KRASNAYA POLYANA, Russia – Amanda Bird already was missing her Australian shepherd puppy Sammy when she arrived for the Sochi Olympics.
Then her first sight stepping out of the airport was of one of the many stray dogs around the Olympic Park in Adler and even here in the mountains whose safety has become a cause among animal rights supporters and some athletes such as American ski slopestyle silver medalist Gus Kenworthy.
Kenworthy is arranging for a litter of four puppies to return with him to the United States for adoption. Bird, U.S. press officer for bobsled/skeleton and former athlete in those sports, also plans to adopt a dog, sparing it from exterminators hired by the government to rid the Olympic area of pets left behind when families were forced to move for construction and a population swelled by lack of spaying and neutering.

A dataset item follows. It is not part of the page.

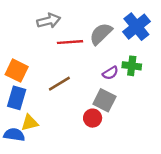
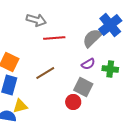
gray arrow: (49, 21) -> (36, 20), turned 30
gray semicircle: (101, 34) -> (92, 38), moved
green cross: (132, 66) -> (110, 69), moved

Bird first read about the plight of the dogs in the New York Times then made contact with a dog shelter attempting to save as many animals as possible.
"I got in touch with them, and they've been wonderful to work with," Bird said. "They are just very excited to have someone inquire about it, and they're willing to work with me through the process. I plan on going on Monday to the shelter and bringing one of my co-workers with me because I'm sure it's going to be really difficult to walk in and see 100 dogs and be like which one.

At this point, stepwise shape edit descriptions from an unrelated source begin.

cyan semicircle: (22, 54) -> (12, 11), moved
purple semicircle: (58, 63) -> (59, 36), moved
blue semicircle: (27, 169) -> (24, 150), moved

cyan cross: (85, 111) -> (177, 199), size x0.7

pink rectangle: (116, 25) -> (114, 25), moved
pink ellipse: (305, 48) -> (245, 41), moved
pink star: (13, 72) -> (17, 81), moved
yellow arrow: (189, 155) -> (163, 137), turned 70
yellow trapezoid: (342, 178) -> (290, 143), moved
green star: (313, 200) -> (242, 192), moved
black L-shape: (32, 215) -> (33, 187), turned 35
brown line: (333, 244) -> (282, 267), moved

"I'd like to take an older dog because those are the dogs that usually aren't adopted. Everyone up here will adopt a puppy. Right now I'm running into some issues because I can't take the dog on the charter flight so I need to figure out how to get the dog to Munich. When I get to Munich, I can check the dog in with me or carry it on."
Bird, who also has a cat at her home in Clarksville, Tenn., ran the idea of adopting a dog to her husband Jason Hartman by e-mailing him the New York Times story with "souvenir" in the subject line. Hartman is a trainer for skeleton slider Noelle Pikus-Pace.

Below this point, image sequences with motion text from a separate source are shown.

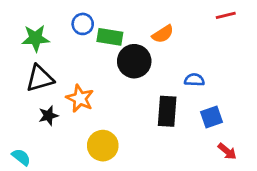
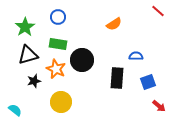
red line: (226, 15) -> (158, 11), turned 56
green rectangle: (110, 37) -> (58, 44), moved
green star: (36, 38) -> (25, 27), turned -30
black circle: (134, 61) -> (82, 60), moved
yellow circle: (103, 146) -> (61, 102), moved

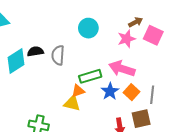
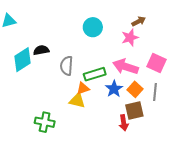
pink square: (153, 35) -> (156, 63), moved
gray semicircle: (58, 55) -> (67, 66), moved
brown square: (141, 119) -> (134, 110), moved

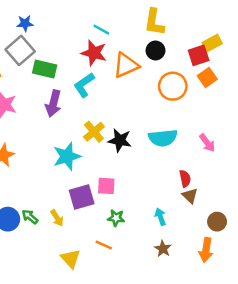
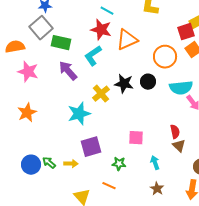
black circle: (155, 50) -> (148, 82), moved
purple arrow: (53, 103) -> (68, 71), turned 125
cyan semicircle: (163, 138) -> (181, 88), moved
black star: (120, 140) -> (124, 84), moved
pink square: (106, 186) -> (136, 138), moved
yellow arrow: (57, 218) -> (71, 164), turned -56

"He responded and said we'll name her Sochi," Bird said. "Right then I was like alright, he's in."
Bird is so passionate about animals that she cried over leaving Sammy behind to come here. When she is on Skype with her husband, she wants to see her dog to know how she's doing and growing.
"I'm not trying to make a statement, I just want to bring a dog home," she said. "I've been amazed how much people have been coming up to me and asking me about it.
"I need a billionaire who has a plane who's willing to let me take 100 dogs on the flight with me back to the U.S. When the lottery gets above $50 million, we play. I always tell my husband if I ever hit the lottery, we're going to buy acres of land and we're going to save horses, save dogs. I don't care where they're from. I'm just one of those ridiculous people."